■ **Exercise objective**
Make a verbatim copy of all the records. Skip every image.

Saved entries:

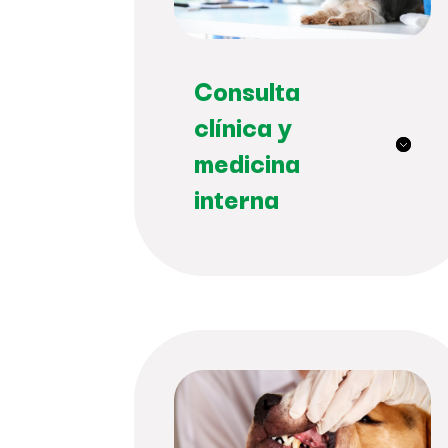
Consulta
clínica y
medicina
interna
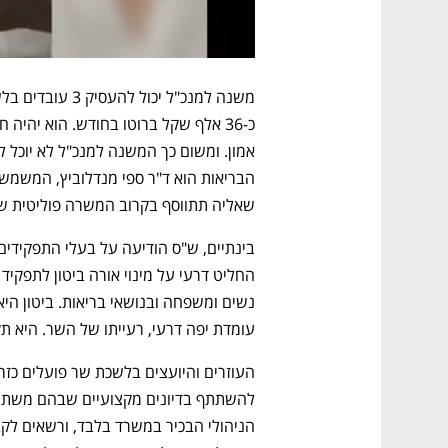
שאליה תתווסף בקרוב המשרה פוליטית ש
עומדת יפה דרעי, רעייתו של השר. היא 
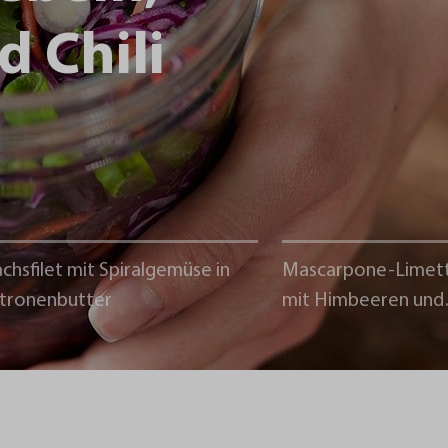
d Chili
chsfilet mit Spiralgemüse in
Mascarpone-Limet
itronenbutter
mit Himbeeren und
Schokoladencrumb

■ **Response below**
Consulta
clínica y
medicina
interna
שאליה תתווסף בקרוב המשרה פוליטית ש
עומדת יפה דרעי, רעייתו של השר. היא 
d Chili
chsfilet mit Spiralgemüse in
Mascarpone-Limet
itronenbutter
mit Himbeeren und
Schokoladencrumb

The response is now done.